The subject of recreational weights, or more like overweights, is going to be around for a while. For some, it's a challenging subject to understand, particularly for those towing caravans and fifth-wheelers. Still, unfortunately, it has to be grasped and dealt with if necessary.
For some years now, there's been something of an urban myth status about the fact that insurance companies would take a less than friendly approach to accident claims if it could be proved that the caravan or motorhome was overweight. Up until a few years ago, the urban myth bit was undoubtedly the case. However, in early 2019, there was a severe rollover accident near Walcha, NSW. It involved a Toyota Prado towing a caravan which resulted in fatalities. In the aftermath of the accident, the police – not the insurance company – collected all the bits and pieces from the accident and weighed them. The caravan was found to be overweight by 800kg, something quite staggering since there are vans on the road with a payload of just 400kg or less.
Apparently, it was the first recorded case of a caravan involved in a rollover accident being weighed afterwards. The driver was convicted of several offences, including that relating to the overweight caravan. This matter is in the news again because while the driver was originally sentenced to four years jail, a recent successful prosecution appeal resulted in a further two years added to the jail time. In case you missed it, the message here is that ignorance of RV weight matters is no excuse and it won’t be just the insurance company that takes a less-than-positive interest if an accident happens.
One of the benefits of owning a motorhome is that unless towing, there are fewer things to worry about in the weight department – just gross vehicle mass (GVM) and tare mass. Axle weights sometimes get into the mix but not often.
Some of these thoughts crossed my mind when I looked over a Jayco Conquest FA 24 4 motorhome not so long ago. In many ways, the Conquest is typical of the motorhome genre but has a few features that were a little different from the usual. Typical was the GVM of 4495kg. That neatly gets under the weight (5000kg) where otherwise, an LR truck licence is required. In several cases it also requires the truck manufacturer, think Mercedes Benz and Iveco, to derate the cab chassis from the original 5000kg and above rating. In the case of the Conquest, it has a tare mass of 3560kg, which gives it a healthy payload of 935kg. Somewhat better than many a caravan.

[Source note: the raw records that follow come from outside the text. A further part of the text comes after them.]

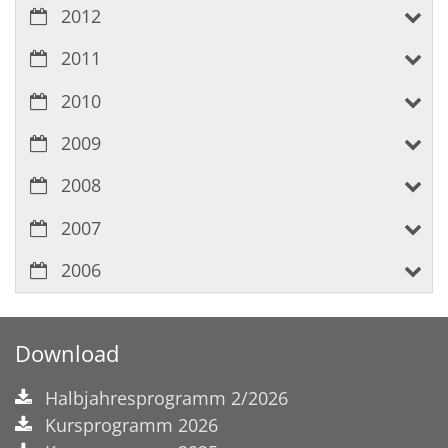
2012
2011
2010
2009
2008
2007
2006
Download
Halbjahresprogramm 2/2026
Kursprogramm 2026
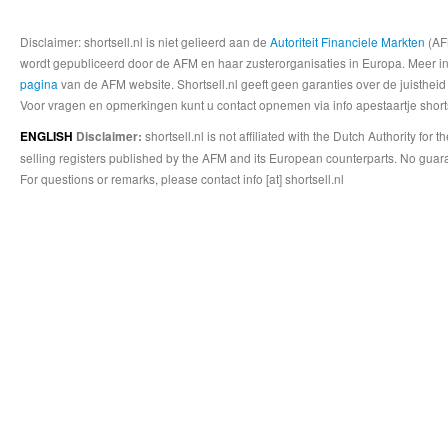
Disclaimer: shortsell.nl is niet gelieerd aan de
Autoriteit Financiele Markten
(AFM
wordt gepubliceerd door de AFM en haar zusterorganisaties in Europa. Meer info
pagina
van de AFM website. Shortsell.nl geeft geen garanties over de juistheid
Voor vragen en opmerkingen kunt u contact opnemen via info apestaartje shorts
shortsell.nl is not affiliated with the Dutch Authority fo
ENGLISH
Disclaimer:
selling registers published by the AFM and its European counterparts. No guara
For questions or remarks, please contact info [at] shortsell.nl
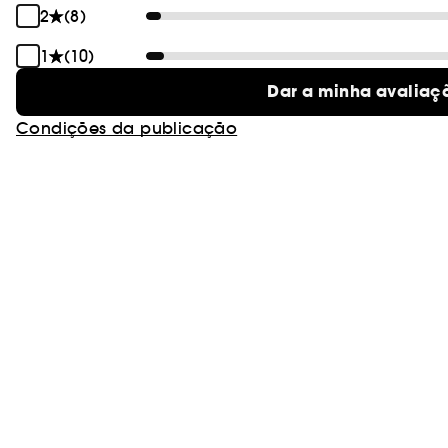
2
(8)
1
(10)
Dar a minha avaliaç
Condições da publicação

An external length of 7.56m (24ft 9in) gives the Conquest quite a spacious four-berth layout. That's achieved in part by having a drop-down bed, a less typical feature but not unusual. It tends to be more common in motorhomes than caravans and partly gets around the problem created by a Luton peak bed. While the Luton bed was a neat way of having a fixed bed in a motorhome and quite common, it wasn't always a popular feature with those folk who were less agile and had to clamber up a ladder every night to get to bed. It's an excellent way to retain a rear club lounge in the overall design. That's a very popular feature, particularly in New Zealand, but one that meant the rear lounge had to be made up into a bed or the Luton came into use.
My review Conquest had a rear club lounge with drop-down bed above. It's a little bit of a compromise but one that ticks several practicality boxes in one go. Jayco has done quite a good job of the overall finish around the drop-down bed. Some manufacturers fit the bed and not much else, but Jayco has included ceiling lights and compartmented storage that can easily be reached from the bed. Although the overall design was quite good, one of the slight oddities was that the external storage bins, of which there are several, were not particularly large. Thus, reducing the ability to carry anything particularly big and heavy. That's one way of keeping the overall weight down!